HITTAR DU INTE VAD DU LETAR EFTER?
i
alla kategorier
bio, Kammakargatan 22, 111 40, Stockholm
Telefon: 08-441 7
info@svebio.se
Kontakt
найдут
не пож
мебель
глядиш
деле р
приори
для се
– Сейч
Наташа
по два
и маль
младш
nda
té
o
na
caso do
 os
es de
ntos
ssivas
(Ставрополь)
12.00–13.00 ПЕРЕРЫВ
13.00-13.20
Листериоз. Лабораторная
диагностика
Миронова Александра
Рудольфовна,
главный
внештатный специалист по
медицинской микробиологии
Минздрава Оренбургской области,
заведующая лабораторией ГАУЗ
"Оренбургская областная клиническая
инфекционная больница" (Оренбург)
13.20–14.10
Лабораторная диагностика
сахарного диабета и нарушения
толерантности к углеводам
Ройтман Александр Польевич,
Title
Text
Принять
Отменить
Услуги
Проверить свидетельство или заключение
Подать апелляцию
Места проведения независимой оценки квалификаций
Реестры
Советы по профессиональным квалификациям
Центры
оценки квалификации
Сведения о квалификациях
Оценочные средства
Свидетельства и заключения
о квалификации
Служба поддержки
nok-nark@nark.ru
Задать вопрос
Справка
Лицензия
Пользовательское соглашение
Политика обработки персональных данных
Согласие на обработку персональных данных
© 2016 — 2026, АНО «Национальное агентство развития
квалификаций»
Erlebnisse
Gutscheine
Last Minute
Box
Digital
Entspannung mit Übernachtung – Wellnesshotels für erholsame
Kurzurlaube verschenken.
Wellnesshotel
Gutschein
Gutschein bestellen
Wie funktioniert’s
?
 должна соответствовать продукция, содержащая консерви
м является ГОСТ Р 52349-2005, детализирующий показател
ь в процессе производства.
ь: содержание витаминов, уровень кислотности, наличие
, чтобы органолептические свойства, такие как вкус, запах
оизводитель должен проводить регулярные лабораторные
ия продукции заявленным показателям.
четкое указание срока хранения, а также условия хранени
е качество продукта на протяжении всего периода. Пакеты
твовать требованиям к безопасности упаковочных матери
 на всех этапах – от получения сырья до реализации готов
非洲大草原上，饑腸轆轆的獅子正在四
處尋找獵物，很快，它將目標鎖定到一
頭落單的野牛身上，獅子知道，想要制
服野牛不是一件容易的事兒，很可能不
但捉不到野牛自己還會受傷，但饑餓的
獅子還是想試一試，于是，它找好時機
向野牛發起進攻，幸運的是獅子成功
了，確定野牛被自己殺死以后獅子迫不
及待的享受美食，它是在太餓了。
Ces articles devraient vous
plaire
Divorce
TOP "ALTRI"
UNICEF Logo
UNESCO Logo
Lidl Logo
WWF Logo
==
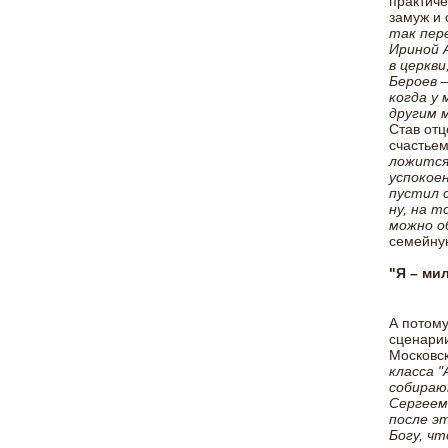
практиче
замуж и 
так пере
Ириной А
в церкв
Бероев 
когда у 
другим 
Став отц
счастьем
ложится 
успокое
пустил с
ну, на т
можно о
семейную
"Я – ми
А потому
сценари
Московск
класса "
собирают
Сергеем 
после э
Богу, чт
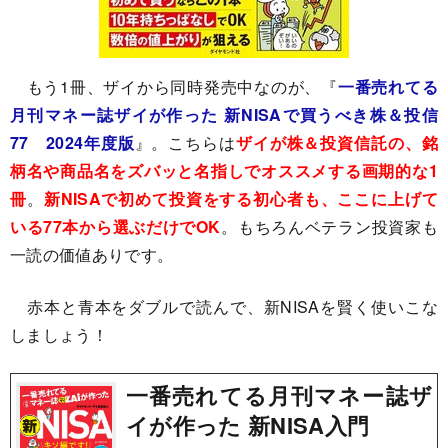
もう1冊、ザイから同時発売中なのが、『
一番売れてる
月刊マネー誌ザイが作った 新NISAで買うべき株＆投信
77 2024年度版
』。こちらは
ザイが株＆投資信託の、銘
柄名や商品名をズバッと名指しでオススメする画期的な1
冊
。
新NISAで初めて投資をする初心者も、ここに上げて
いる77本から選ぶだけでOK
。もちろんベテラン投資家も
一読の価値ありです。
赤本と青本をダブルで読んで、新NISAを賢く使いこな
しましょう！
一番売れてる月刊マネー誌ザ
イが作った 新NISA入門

- **Exercise details**
Look over the material above and report each line holding "квалификаций".

- **Solution to this problem**
Места проведения независимой оценки квалификаций
квалификаций»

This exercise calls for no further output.